In my view the biggest challenge in the Higher Education vertical is Internal Stakeholders. Awareness and training at each level is very important. Any security challenge and threat can be monitored to some extent. There are various use cases where alerts are found to be either false positive or ignored. Every security incident must be monitored and addressed without failure.

It has been observed in many cases that the network security team is looking for solutions after the breach/security failure. Either risk has not be identified during reviews/monitoring or it has been assumed as a small incident, hence ignored.

The end user team needs to be trained and educated to report even small security incidents or breaches. To ensure proper action, a mitigation plan must be in place. Students are the largest users of network infrastructure in many educational institutions and with a BYOD approach, security agents are missing in 90% of devices.

Secondly, during their learning process they try to breach their own institution’s firewall and security. To identify and address this internal threat, a strong security team must be built within the organisation. It will ensure that risks are identified at a primary level, and respond to them quickly.

4. As a specialist in data centres, what cybersecurity best practices do you recommend for data-dependant organisations?

Any data-dependant organisation must have a data security policy in place. A casual approach towards data security can put organisations at higher risk. Today one may recover from financial loss, but data loss can be irrecoverable. There have been cases where organisations have tried to negotiate and pay the required amount as ransom to the hackers. They could not recover their data.

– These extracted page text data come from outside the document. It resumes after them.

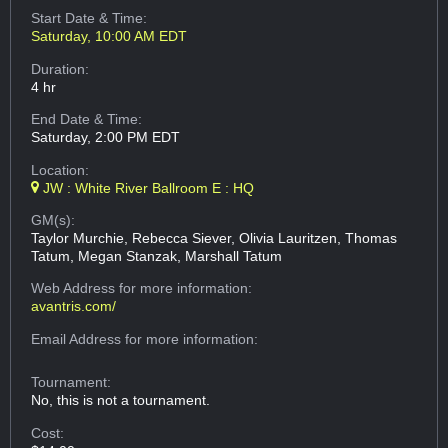
Start Date & Time:
Saturday, 10:00 AM EDT
Duration:
4 hr
End Date & Time:
Saturday, 2:00 PM EDT
Location:
JW : White River Ballroom E : HQ
GM(s):
Taylor Murchie, Rebecca Siever, Olivia Lauritzen, Thomas
Tatum, Megan Stanzak, Marshall Tatum
Web Address
for more information:
avantris.com/
Email Address
for more information:
Tournament:
No, this is not a tournament.
Cost:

Security Standards: In my view, data-centric organisations must follow security standards. Each security incident must be addressed without fail. A quarterly audit should be conducted to ensure devices are updated with security patches. 100% implementation of antivirus agent across the organisation with regular updates must be followed.

Awareness: The organisation must run regular awareness campaign to educate end users. Every security event must be reported and recorded with action taken. Any false incident/alert should be handled properly; ignoring such events can be dangerous.

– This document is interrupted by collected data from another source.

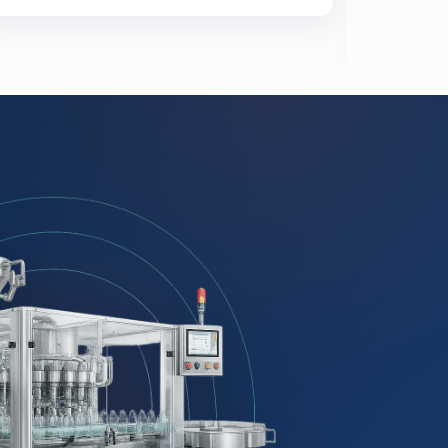
Meats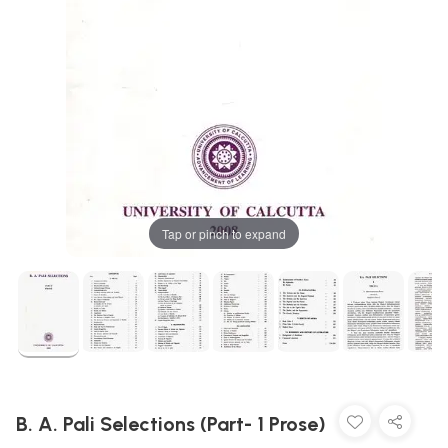
Tap or pinch to expand
B. A. Pali Selections (Part- 1 Prose)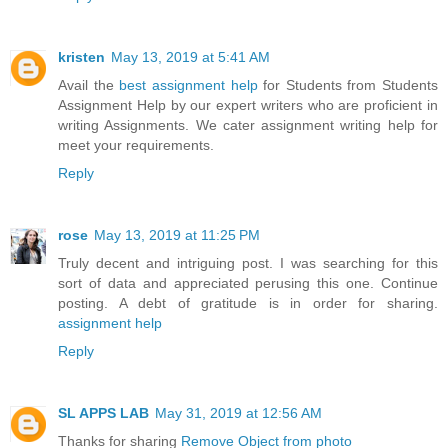
kristen
May 13, 2019 at 5:41 AM
Avail the
best assignment help
for Students from Students
Assignment Help by our expert writers who are proficient in
writing Assignments. We cater assignment writing help for
meet your requirements.
Reply
rose
May 13, 2019 at 11:25 PM
Truly decent and intriguing post. I was searching for this
sort of data and appreciated perusing this one. Continue
posting. A debt of gratitude is in order for sharing.
assignment help
Reply
SL APPS LAB
May 31, 2019 at 12:56 AM
Thanks for sharing
Remove Object from photo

Identify: The right tools for your organisation should be identified with due diligence and testing. Every tool has its own features, advantages, and benefits. There are tools that may be the best fit for the BFSI segment but may not be of much use for any other vertical. That may lead to more false positive alerts and trouble for the security team.

Training: End user teams should be trained to understand threats. It has been observed in many cases that a user has been trapped in a phishing attack by opening an impersonated email. In one incident an end user forwarded an unidentified mail attachment to the IT team without proper subject, leading to a major ransomware attack. These are avoidable security incidents that can be addressed with proper training to the end user group.

Bulletin: The data security group should publish a monthly security bulletin within the organisation. The bulletin should cover the latest security events that occurred in the last month along with action taken, and infographic representation of device updates and current threat level.